▶ ABOUT THIS EXERCISE
Write the entries out exactly, with the final line being the one containing "hierarchically porous NiO".
AVAILABLE DATA: Begin
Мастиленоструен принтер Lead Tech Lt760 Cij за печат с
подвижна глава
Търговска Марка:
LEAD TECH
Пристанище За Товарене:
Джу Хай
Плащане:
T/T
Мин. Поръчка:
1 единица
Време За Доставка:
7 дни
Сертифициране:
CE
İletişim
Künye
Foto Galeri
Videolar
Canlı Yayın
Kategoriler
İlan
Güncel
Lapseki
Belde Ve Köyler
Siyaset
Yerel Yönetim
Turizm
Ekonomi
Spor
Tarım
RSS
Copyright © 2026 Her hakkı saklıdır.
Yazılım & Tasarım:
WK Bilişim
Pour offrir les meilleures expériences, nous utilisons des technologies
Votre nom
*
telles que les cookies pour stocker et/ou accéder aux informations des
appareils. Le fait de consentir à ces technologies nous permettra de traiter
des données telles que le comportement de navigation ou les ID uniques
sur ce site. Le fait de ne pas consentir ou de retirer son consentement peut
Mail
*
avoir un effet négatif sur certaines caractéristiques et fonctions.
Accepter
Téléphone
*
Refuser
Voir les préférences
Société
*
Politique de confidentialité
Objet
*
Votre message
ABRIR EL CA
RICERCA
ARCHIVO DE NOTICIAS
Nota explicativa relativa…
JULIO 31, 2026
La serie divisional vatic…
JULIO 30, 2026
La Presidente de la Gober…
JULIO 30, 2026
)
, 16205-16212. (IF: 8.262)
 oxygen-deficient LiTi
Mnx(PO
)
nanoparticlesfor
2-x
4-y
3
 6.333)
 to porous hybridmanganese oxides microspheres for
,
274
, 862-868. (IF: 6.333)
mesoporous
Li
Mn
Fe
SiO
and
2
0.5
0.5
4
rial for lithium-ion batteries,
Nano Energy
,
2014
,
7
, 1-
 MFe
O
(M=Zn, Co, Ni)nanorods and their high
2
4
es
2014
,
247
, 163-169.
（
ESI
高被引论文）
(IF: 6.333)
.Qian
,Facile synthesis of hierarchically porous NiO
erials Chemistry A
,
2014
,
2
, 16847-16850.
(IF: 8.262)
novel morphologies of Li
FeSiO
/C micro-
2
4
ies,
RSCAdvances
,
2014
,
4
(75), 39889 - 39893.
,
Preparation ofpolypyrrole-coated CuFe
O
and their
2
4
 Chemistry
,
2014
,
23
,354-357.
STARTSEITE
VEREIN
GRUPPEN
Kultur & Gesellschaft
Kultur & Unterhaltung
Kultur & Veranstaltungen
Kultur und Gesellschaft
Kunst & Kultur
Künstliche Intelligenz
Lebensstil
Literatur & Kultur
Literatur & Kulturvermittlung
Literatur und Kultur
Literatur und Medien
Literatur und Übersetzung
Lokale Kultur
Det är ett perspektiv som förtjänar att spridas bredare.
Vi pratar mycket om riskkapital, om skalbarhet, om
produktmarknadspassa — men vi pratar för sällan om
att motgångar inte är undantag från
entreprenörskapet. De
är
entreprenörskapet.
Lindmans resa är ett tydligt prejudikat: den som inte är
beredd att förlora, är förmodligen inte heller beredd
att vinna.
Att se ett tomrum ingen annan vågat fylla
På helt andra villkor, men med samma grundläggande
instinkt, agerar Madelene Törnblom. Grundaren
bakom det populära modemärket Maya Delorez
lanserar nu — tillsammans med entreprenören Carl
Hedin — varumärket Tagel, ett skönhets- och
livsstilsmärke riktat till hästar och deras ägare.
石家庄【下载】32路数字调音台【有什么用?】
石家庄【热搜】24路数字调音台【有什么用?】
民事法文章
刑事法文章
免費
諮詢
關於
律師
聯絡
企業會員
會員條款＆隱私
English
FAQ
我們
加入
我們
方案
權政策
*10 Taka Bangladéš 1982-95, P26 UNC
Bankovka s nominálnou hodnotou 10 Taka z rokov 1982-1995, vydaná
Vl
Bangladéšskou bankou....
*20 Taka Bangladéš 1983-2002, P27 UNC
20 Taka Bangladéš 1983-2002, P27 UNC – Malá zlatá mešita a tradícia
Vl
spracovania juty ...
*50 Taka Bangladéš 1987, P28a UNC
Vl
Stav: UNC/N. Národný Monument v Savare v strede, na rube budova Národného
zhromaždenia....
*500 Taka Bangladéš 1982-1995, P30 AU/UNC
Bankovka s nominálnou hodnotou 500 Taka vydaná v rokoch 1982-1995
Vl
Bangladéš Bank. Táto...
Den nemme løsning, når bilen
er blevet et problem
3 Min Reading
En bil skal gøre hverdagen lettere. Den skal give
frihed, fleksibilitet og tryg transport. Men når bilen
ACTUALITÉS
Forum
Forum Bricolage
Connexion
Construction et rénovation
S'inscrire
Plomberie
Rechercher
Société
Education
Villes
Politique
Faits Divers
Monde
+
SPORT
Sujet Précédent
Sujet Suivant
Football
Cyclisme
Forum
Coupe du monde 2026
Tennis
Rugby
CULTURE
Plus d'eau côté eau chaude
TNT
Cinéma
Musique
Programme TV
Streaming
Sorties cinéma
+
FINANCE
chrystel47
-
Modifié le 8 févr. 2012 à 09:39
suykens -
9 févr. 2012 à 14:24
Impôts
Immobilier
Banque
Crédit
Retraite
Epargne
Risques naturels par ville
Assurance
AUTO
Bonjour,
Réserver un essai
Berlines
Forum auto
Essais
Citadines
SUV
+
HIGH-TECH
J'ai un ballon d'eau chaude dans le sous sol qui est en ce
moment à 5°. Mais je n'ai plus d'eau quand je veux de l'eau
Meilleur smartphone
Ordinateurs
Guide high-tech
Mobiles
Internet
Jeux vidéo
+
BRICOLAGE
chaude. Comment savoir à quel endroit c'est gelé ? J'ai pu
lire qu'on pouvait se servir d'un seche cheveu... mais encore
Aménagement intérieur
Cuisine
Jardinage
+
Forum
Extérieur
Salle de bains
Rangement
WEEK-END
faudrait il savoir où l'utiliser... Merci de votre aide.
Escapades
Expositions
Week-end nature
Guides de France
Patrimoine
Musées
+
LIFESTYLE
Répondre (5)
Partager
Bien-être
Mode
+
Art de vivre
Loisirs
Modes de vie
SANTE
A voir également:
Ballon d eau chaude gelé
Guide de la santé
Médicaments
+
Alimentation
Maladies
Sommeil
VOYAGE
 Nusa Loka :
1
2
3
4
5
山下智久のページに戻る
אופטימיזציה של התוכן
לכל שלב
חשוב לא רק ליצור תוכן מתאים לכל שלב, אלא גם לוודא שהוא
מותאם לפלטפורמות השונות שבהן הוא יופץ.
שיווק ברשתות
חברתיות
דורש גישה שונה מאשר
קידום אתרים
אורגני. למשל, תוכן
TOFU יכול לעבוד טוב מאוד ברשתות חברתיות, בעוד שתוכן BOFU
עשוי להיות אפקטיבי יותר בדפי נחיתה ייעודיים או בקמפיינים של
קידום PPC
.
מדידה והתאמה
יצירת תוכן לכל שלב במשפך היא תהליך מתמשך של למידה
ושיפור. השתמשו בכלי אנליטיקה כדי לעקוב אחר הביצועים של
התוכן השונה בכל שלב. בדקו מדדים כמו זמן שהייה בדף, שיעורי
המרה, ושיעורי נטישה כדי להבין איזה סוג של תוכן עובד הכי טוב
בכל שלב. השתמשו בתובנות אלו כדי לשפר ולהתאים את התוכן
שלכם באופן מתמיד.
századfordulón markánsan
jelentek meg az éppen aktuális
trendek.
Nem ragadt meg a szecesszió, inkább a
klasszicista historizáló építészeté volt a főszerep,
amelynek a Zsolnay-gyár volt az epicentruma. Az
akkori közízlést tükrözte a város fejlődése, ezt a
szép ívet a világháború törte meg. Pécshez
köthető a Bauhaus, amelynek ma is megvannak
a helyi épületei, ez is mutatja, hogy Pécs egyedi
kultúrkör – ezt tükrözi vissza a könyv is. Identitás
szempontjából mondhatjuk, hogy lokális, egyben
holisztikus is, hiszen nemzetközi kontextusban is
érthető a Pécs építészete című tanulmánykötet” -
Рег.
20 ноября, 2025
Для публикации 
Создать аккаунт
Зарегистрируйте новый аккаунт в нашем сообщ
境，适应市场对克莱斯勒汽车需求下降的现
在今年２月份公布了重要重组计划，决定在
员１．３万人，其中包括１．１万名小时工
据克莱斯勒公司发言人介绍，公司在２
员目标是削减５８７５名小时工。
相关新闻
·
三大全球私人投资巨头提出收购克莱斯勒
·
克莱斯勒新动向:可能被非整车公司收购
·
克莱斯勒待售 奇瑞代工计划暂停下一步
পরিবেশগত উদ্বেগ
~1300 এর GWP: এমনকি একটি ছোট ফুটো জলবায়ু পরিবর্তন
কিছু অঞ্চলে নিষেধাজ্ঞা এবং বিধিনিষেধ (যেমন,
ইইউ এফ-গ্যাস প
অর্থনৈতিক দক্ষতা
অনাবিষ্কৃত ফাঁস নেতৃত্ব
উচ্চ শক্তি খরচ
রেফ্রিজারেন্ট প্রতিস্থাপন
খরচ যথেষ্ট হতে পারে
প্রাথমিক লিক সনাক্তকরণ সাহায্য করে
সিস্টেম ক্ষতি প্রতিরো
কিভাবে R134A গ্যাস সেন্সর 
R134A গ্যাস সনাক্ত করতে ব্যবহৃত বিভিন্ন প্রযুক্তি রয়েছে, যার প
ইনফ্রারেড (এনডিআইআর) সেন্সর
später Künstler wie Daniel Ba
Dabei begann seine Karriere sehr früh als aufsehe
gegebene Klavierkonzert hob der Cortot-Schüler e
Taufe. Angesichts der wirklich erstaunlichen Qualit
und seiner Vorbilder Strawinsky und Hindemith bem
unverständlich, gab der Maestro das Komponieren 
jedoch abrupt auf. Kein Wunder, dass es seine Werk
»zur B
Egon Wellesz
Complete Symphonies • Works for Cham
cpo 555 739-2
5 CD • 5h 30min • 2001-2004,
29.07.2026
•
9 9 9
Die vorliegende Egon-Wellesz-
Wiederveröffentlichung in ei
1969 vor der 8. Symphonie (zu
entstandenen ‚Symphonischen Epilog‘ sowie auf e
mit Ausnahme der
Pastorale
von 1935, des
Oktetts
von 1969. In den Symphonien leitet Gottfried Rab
AVAILABLE DATA: End
▶ TASK RESULT
Мастиленоструен принтер Lead Tech Lt760 Cij за печат с
подвижна глава
Търговска Марка:
LEAD TECH
Пристанище За Товарене:
Джу Хай
Плащане:
T/T
Мин. Поръчка:
1 единица
Време За Доставка:
7 дни
Сертифициране:
CE
İletişim
Künye
Foto Galeri
Videolar
Canlı Yayın
Kategoriler
İlan
Güncel
Lapseki
Belde Ve Köyler
Siyaset
Yerel Yönetim
Turizm
Ekonomi
Spor
Tarım
RSS
Copyright © 2026 Her hakkı saklıdır.
Yazılım & Tasarım:
WK Bilişim
Pour offrir les meilleures expériences, nous utilisons des technologies
Votre nom
*
telles que les cookies pour stocker et/ou accéder aux informations des
appareils. Le fait de consentir à ces technologies nous permettra de traiter
des données telles que le comportement de navigation ou les ID uniques
sur ce site. Le fait de ne pas consentir ou de retirer son consentement peut
Mail
*
avoir un effet négatif sur certaines caractéristiques et fonctions.
Accepter
Téléphone
*
Refuser
Voir les préférences
Société
*
Politique de confidentialité
Objet
*
Votre message
ABRIR EL CA
RICERCA
ARCHIVO DE NOTICIAS
Nota explicativa relativa…
JULIO 31, 2026
La serie divisional vatic…
JULIO 30, 2026
La Presidente de la Gober…
JULIO 30, 2026
)
, 16205-16212. (IF: 8.262)
 oxygen-deficient LiTi
Mnx(PO
)
nanoparticlesfor
2-x
4-y
3
 6.333)
 to porous hybridmanganese oxides microspheres for
,
274
, 862-868. (IF: 6.333)
mesoporous
Li
Mn
Fe
SiO
and
2
0.5
0.5
4
rial for lithium-ion batteries,
Nano Energy
,
2014
,
7
, 1-
 MFe
O
(M=Zn, Co, Ni)nanorods and their high
2
4
es
2014
,
247
, 163-169.
（
ESI
高被引论文）
(IF: 6.333)
.Qian
,Facile synthesis of hierarchically porous NiO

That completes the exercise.